§ **WHAT YOU WILL DO**: I'd like every entry transcribed word for word, with no pictures.

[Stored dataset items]

=== Section Start ===

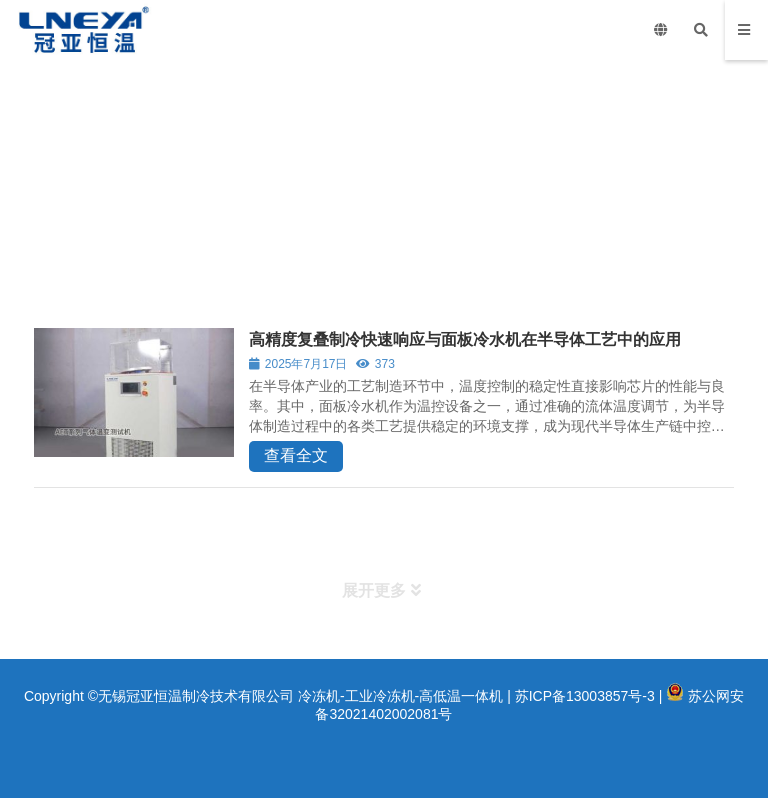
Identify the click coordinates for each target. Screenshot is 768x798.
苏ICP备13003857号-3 (585, 696)
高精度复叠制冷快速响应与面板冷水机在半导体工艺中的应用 (465, 339)
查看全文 (296, 455)
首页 (39, 240)
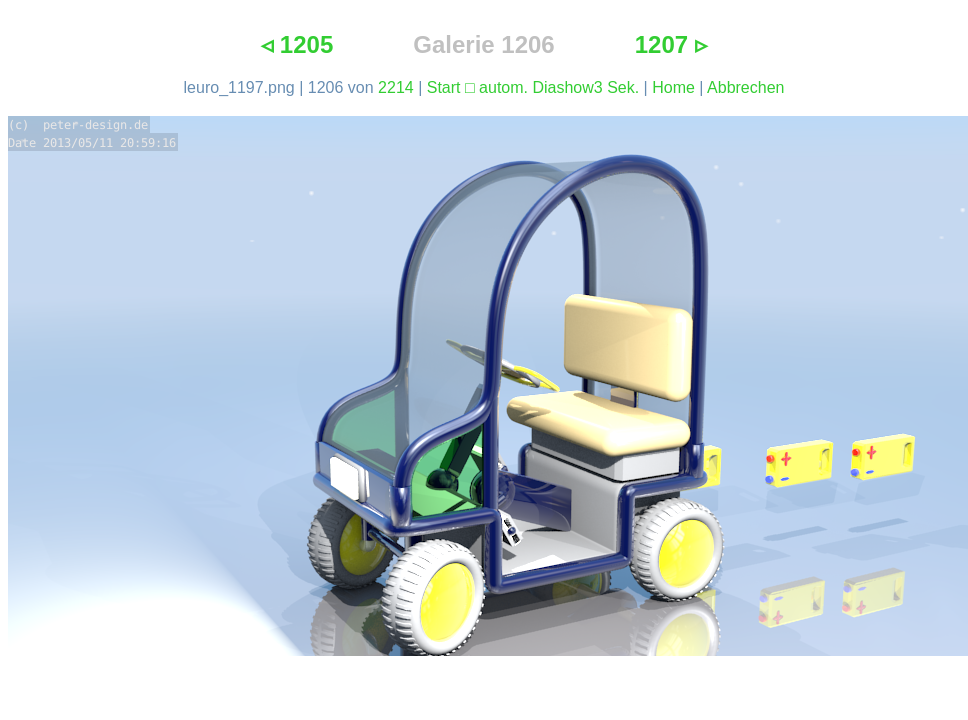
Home (673, 87)
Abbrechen (745, 87)
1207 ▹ (671, 44)
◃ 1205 (297, 44)
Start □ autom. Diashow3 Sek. (533, 87)
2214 (396, 87)
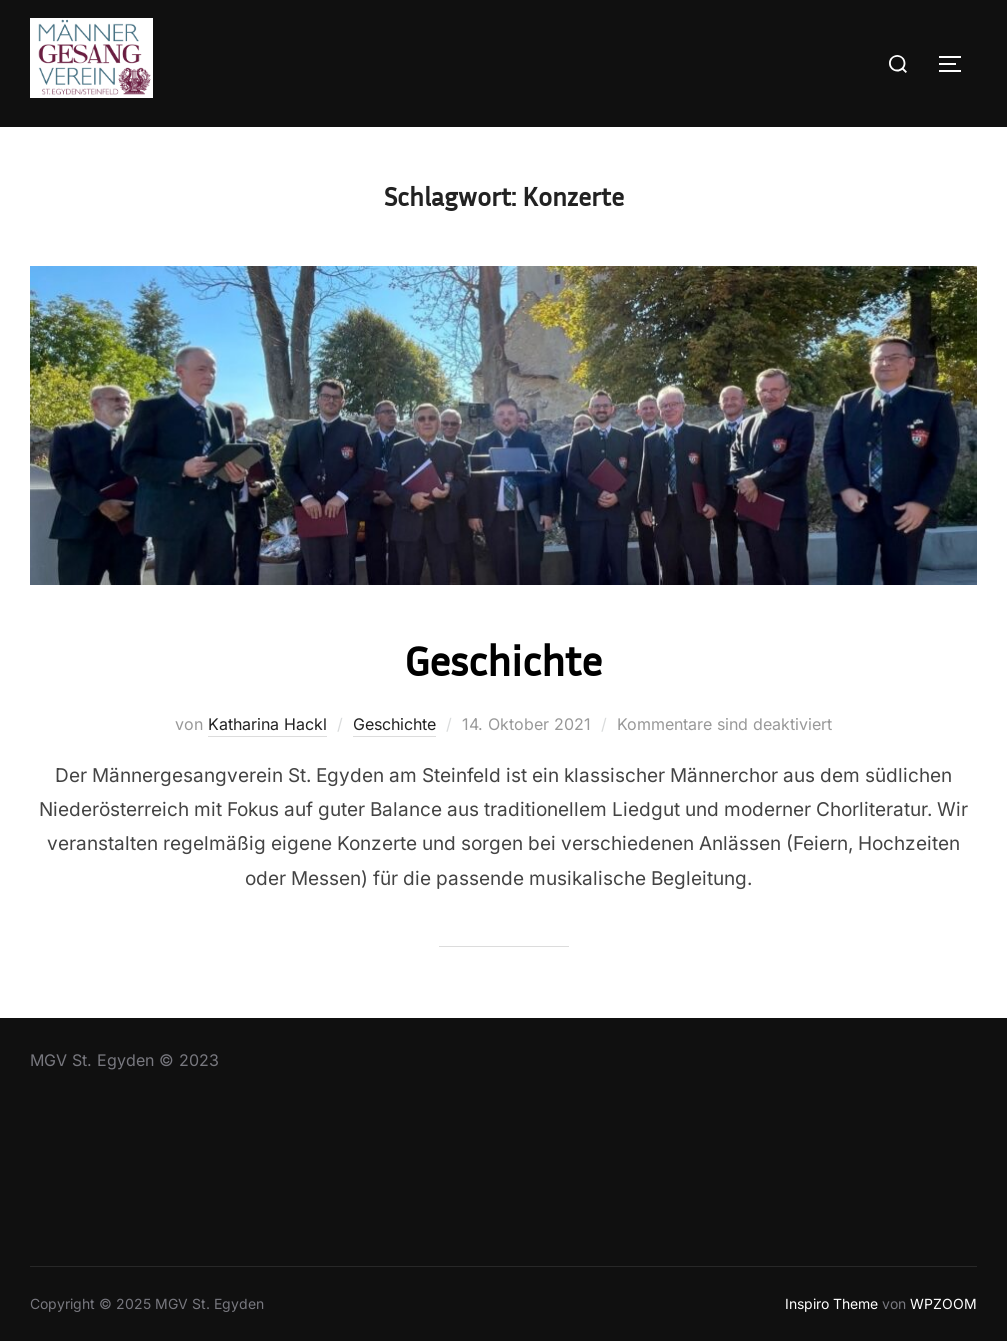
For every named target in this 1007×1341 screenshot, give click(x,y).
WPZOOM (943, 1303)
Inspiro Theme (831, 1303)
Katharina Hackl (267, 724)
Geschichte (503, 660)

=== Section End ===

§ **SOLUTION BELOW**:
Identify the click coordinates for each target. Screenshot is 768x798.
苏ICP备13003857号-3 (585, 696)
高精度复叠制冷快速响应与面板冷水机在半导体工艺中的应用 (465, 339)
查看全文 (296, 455)
首页 (39, 240)
Home (673, 87)
Abbrechen (745, 87)
1207 ▹ (671, 44)
◃ 1205 (297, 44)
Start □ autom. Diashow3 Sek. (533, 87)
2214 (396, 87)
For every named target in this 1007×1341 screenshot, give click(x,y).
WPZOOM (943, 1303)
Inspiro Theme (831, 1303)
Katharina Hackl (267, 724)
Geschichte (503, 660)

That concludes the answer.